Mayor Janice Morrison voted in favour of the bylaw.
“This is not a one-stop solution. I don’t know what the solution is to this problem.”
She criticized Interior Health for not having a plan, pointing out that public health is a provincial responsibility.
“That plan needs to not just have harm reduction, which is the only tool in the toolbox currently. It also needs to include recovery, and it needs to include recovery that is delivered in a rural setting … here, for our people, our friends, our relatives.”
In addition to recovery, the plan needs to include re-integration, she said.
Morrison said the provincial response will require significant resources that are permanent, and not dependent on the grant-writing skills of small non-profit organizations for temporary projects.
“Just make it happen”
In a presentation to council before the vote, Pollock was accompanied by IH managers Jordan McAlpine and Karen Leman.
They told council the bylaw would push drug use underground into unsafe spaces, creating higher risk of injury or death. They said it would perpetuate stigma and prevent users from seeking supports.
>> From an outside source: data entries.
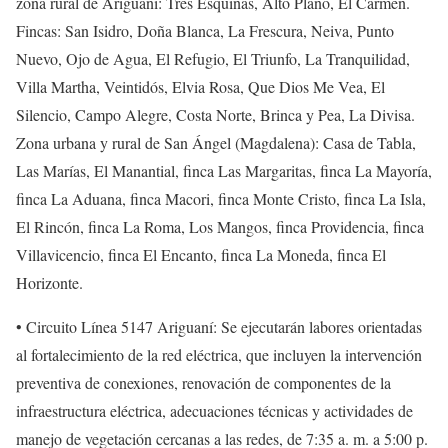
zona rural de Ariguaní: Tres Esquinas, Alto Plano, El Carmen.
Fincas: San Isidro, Doña Blanca, La Frescura, Neiva, Punto
Nuevo, Ojo de Agua, El Refugio, El Triunfo, La Tranquilidad,
Villa Martha, Veintidós, Elvia Rosa, Que Dios Me Vea, El
Silencio, Campo Alegre, Costa Norte, Brinca y Pea, La Divisa.
Zona urbana y rural de San Ángel (Magdalena): Casa de Tabla,
Las Marías, El Manantial, finca Las Margaritas, finca La Mayoría,
finca La Aduana, finca Macori, finca Monte Cristo, finca La Isla,
El Rincón, finca La Roma, Los Mangos, finca Providencia, finca
Villavicencio, finca El Encanto, finca La Moneda, finca El
Horizonte.
• Circuito Línea 5147 Ariguaní: Se ejecutarán labores orientadas
al fortalecimiento de la red eléctrica, que incluyen la intervención
preventiva de conexiones, renovación de componentes de la
infraestructura eléctrica, adecuaciones técnicas y actividades de
manejo de vegetación cercanas a las redes, de 7:35 a. m. a 5:00 p.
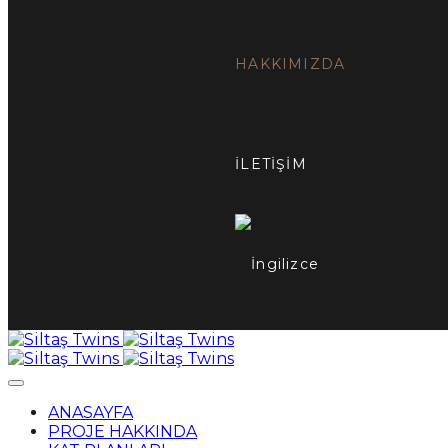
HAKKIMIZDA
İLETİŞİM
ANASAYFA
PROJE HAKKINDA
Tait asked Pollock why the province is not treating the drug crisis as an emergency.
“Just make it happen,” she said. “Build the places, get the complex care, go and find the space … If this is a crisis, we need to put the money into it quickly, and now.”
Page echoed this impatience, asking Pollock to explain the province’s plan to deal with the toxic drug crisis on provincial, regional and municipal levels.
“(We) don’t have something we can reference to say, ‘We know where we’re going,’” Page said.
“We don’t know where we’re going yet…,” Leman replied. “We don’t have a script or a pre-written template about what that’s going to look like here or in Trail or Castlegar. That’s going to be developed with the support of your staff here and your leadership here.”